War Eternal - Arch Enemy
by Tara Alexander (@REDTALYN)
When lead singer Angela Gossow made the announcement that after 14 years she would no longer be fronting Arch Enemy and would instead step aside to become the Swedish groups' manager, the metal community was unsure of the fate of the band who had pressed on for over a decade. In a surprising turn of events, the band recruited their third front person, another active female singer, Alissa White – Gluz from the Canadian outfit The Agonist. Originally meant to front both bands, she finally parted ways with The Agonist shortly before recording this album and took on Arch Enemy full time. After listening to the album, I can safely say that White – Gluz is more than capable of picking up where her predecessor left off.
The Agonist have been active since 2004, but they never really sparked, never really took off in the community, mostly playing festivals and trying to build upon their smaller fan base. White – Gluz's potential is now being fully realized as her skills as a singer are being backed by the unrelenting and talented guitar work of brothers Michael and Christopher Amott. The album, like many before it, starts off with an ominous instrumental track, 'Tempore Nihil Sanat (Prelude in F Minor), that creates the feel of being led into a horror movie from which you can never turn back. 'Never Forgive, Never Forget' starts up quickly as the first track ends, with a strong opening and classic Arch Enemy stop-and-change rhythmic tempos. Michael Amott has no trouble utilizing his band to showcase his talents as all of the songs have some sort of solo worked into them. The single, 'War Eternal' is up next, a solid single that proved to the world White – Gluz's capabilities as a growler, screamer, and lyricist. 'As the Pages Burn' and 'No More Regrets' are heavy, solo laden tunes that are proof of how much influence Michael Amott has when it comes to the band's sound, as he is the primary songwriter and lead guitarist. White – Gluz was given a lot of the already written tracks to write lyrics for, as she was still touring with the Agonist, but hopefully she will be a little more involved in the overall sound on the next album.
The next track, 'You Will Know My Name,' has a soft opening and reminds the listener that although Arch Enemy are classified as death metal their sound can be quite melodic as well. The instrumental 'Graveyard Dreams' is a slow, building tune that takes you out of the darkness for just a moment before tossing you back in with the next song, 'Stolen Life.' At just under three minutes, this is the shortest and only song the on the album to experiment briefly with digital voice modification. Next up is my favorite track, 'Time is Black,' a sweeping, keyboard driven song that is orchestral and with a solid, headbanging beat and classic Amott brother solos. The catchy 'On and On' has a cool chorus that you can't help but sing along with; a perfect song to perform live. 'Avalanche' is an anthem of sorts with a creepy opening and the album's cleanest lyrical performance by White – Gluz. The next to last track, 'Down to Nothing,' is the least memorable, and the album ends with another instrumental track, 'Not Long for This World,' whose composition is excellent, as it gives the distinct feeling that you have witnessed a hero prevail over his enemies, but at a terrible cost. On the digital and enhanced versions of the album there is a bonus cover track of Mike Oldfield's (composer of Tubular Bells aka The Exorcist theme) 'Shadow on the Wall,' and although it is a little different from the usual guitar work of Arch Enemy, White – Gluz's haunting vocals round out a decent performance and I actually wish I could hear the Amott brothers experiment a little more with their sound as they do with this cover.

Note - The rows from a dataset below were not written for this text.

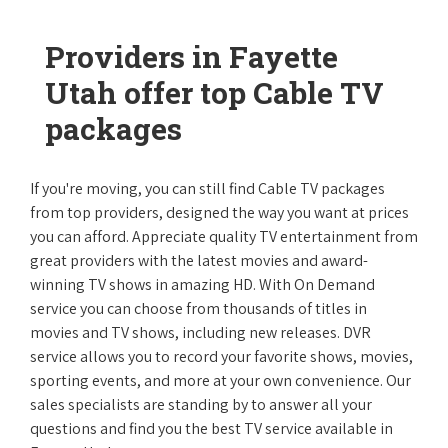
Providers in Fayette
Utah offer top Cable TV
packages
If you're moving, you can still find Cable TV packages
from top providers, designed the way you want at prices
you can afford. Appreciate quality TV entertainment from
great providers with the latest movies and award-
winning TV shows in amazing HD. With On Demand
service you can choose from thousands of titles in
movies and TV shows, including new releases. DVR
service allows you to record your favorite shows, movies,
sporting events, and more at your own convenience. Our
sales specialists are standing by to answer all your
questions and find you the best TV service available in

In time I am sure that White – Gluz's influence will work it's way into the sound of the band, but this first effort is not a terrible one, although I must say it definitely does not extend past the range of the cultivated Amott guitar work. There are brief instances when you hear the album that you may be inclined to say White – Gluz's voice is too close to Gossow's, bringing to mind a cookie cutter feel that is not wholly justified. I am and have been a big fan of Arch Enemy, and as I follow them through the ups and downs I know that I will be well rewarded for my patience. After all, this is only the first album with White – Gluz, and I am eager to see what they come up with in the future. This album is definitely worth owning, and I believe that as the years pass and White – Gluz's talents grow and evolve we will see some incredible things come from this band.